DOHA: Eight months after the launch of the first phase of the national health insurance scheme (NHIS), the Supreme Council of Health (SCH) is seeking feedback from patients about the quality of healthcare provided under the plan.
The SCH has launched a survey to assess the satisfaction level of patients who received treatment at the private hospitals involved in the first phase of the insurance plan. The survey comes ahead of SCH’s plans to start the next phase, likely from next month.
The initial phase launched in July last year covered Qatari women aged 12 and above for maternity, obstetrics, gynaecology and women’s related healthcare needs. More than 30,000 Qatari women benefited from the scheme until mid-January this year, according to data released by the SCH last month.
The NHIS network currently includes eight health care providers including three private hospitals and a private polyclinic — Al Ahli, Al Emadi, Doha Clinic (hospital) and the Al Hayat Medical Center in Al Waab. Al Hayat joined the network in February.

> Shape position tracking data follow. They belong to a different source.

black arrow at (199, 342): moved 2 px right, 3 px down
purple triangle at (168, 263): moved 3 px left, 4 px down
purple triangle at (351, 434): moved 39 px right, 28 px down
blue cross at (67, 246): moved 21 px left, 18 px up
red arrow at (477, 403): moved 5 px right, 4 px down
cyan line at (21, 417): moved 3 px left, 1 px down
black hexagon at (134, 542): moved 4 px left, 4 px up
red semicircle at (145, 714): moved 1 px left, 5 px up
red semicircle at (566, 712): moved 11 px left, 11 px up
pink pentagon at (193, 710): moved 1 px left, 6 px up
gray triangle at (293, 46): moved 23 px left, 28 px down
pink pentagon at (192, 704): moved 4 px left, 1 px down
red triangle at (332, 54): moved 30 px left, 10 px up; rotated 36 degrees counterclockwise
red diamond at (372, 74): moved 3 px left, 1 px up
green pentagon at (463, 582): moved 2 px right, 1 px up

HMC Women’s Hospital, Al Wakra Hospital, Al Khor Hospital and the Cuban Hospital are the public hospitals enrolled in the scheme. The second phase of the plan, which is expected to be launched next month, will see coverage expanded to all Qatari nationals for the full range of basic health services.

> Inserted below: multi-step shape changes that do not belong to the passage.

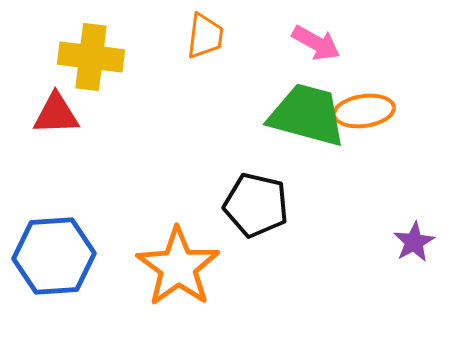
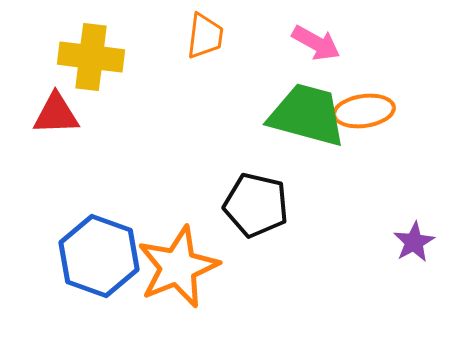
blue hexagon: moved 45 px right; rotated 24 degrees clockwise
orange star: rotated 14 degrees clockwise
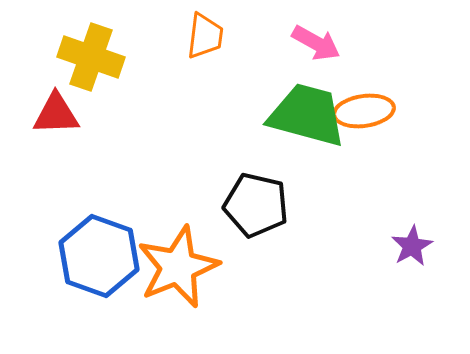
yellow cross: rotated 12 degrees clockwise
purple star: moved 2 px left, 4 px down
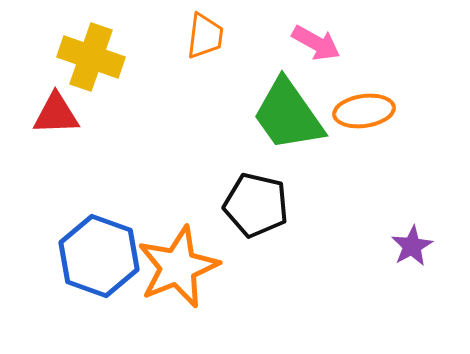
green trapezoid: moved 19 px left; rotated 140 degrees counterclockwise
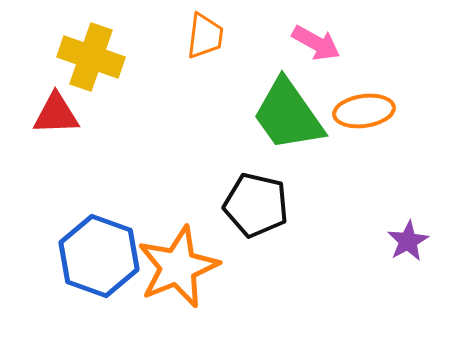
purple star: moved 4 px left, 5 px up
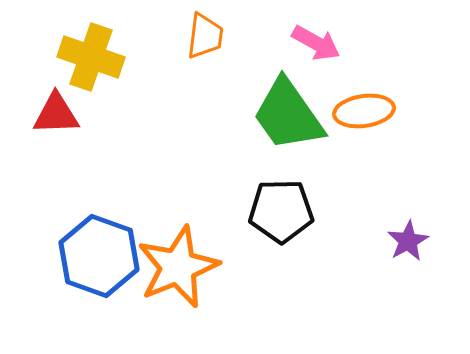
black pentagon: moved 25 px right, 6 px down; rotated 14 degrees counterclockwise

The patient satisfaction survey to be completed in two weeks has been conducted among Qatari women patients and visitors at the private facilities included in the first phase of the scheme.
“This survey aims to assess the quality of health services provided through the insurance scheme and identity the difficulties the patients might have faced while benefiting from these services,” the SCH said yesterday.
The survey findings will help in developing programmes and strategic plans to improve the quality of health services under the insurance scheme and to have a clear vision for an implementing mechanism, it added.
The survey has been conducted through telephone interviews. The selected patients/visitors will be asked to give their opinion on registration methods, appointment, treatment, hospital staff, duration of stay at the hospital and other issues. They can also give general observations and recommendations about the scheme. An integrated electronic system will be used for recording and analysis of data, said the SCH.
The first phase of the NHIS also saw implementation of a maternity management programme, a dedicated service providing expectant mothers with information, counsel and practical advice.